Hah! Got nerd-sniped again:

http://stackoverflow.com/questions/43099226/how-to-make-jooq-to-use-arrays-in-the-in-clause/43102102

A jOOQ user was wondering why jOOQ would generate an IN list for a predicate like this:

Java

COLUMN.in(1, 2, 3, 4)

SQL

COLUMN in (?, ?, ?, ?)

… when in fact there could have been the following predicate being generated, instead:

COLUMN = any(?::int[])

In the second case, there would have been only one single bind variable instead of 4, and the SQL generation and parsing work would have been “much” less (maybe not for the IN list of size 4, but let’s imagine a list of 50 values).

A disclaimer

First off, a disclaimer: In databases that have a cursor cache / plan cache (e.g. Oracle or SQL Server), you should be careful with long IN lists, because they will probably trigger a hard parse every time you run them, as by the time you run the exact same predicate (with 371 elements in the list) again, the execution plan will have been purged from the cache. So, you cannot really profit from the cache.

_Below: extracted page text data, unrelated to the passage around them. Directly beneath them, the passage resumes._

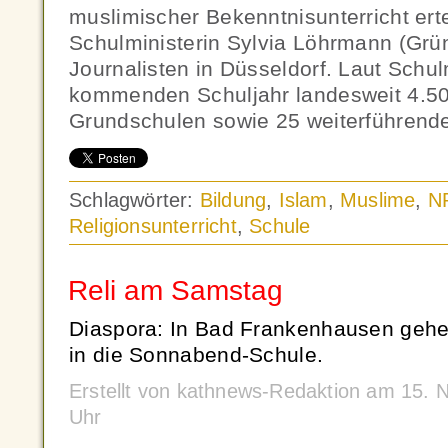
muslimischer Bekenntnisunterricht erte
Schulministerin Sylvia Löhrmann (Grü
Journalisten in Düsseldorf. Laut Schul
kommenden Schuljahr landesweit 4.50
Grundschulen sowie 25 weiterführend
Schlagwörter:
Bildung
,
Islam
,
Muslime
,
N
Religionsunterricht
,
Schule
Reli am Samstag
Diaspora: In Bad Frankenhausen gehe
in die Sonnabend-Schule.
Erstellt von kathnews-Redaktion am 15.
Uhr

I’m aware of this problem, and it will be topic of another blog post, soon. Let’s stick to PostgreSQL whose “plan cache” isn’t really that sophisticated.

Measure, don’t guess

The question was about improving the speed of parsing a SQL statement. Parsers are really fast, so parsing shouldn’t be a problem. Generating an execution plan certainly does cost more time, but again, since PostgreSQL’s plan cache isn’t very sophisticated, this won’t play into the issue here. So the question is really:

Is an IN list really that bad in PostgreSQL?

Would an array bind variable be much better?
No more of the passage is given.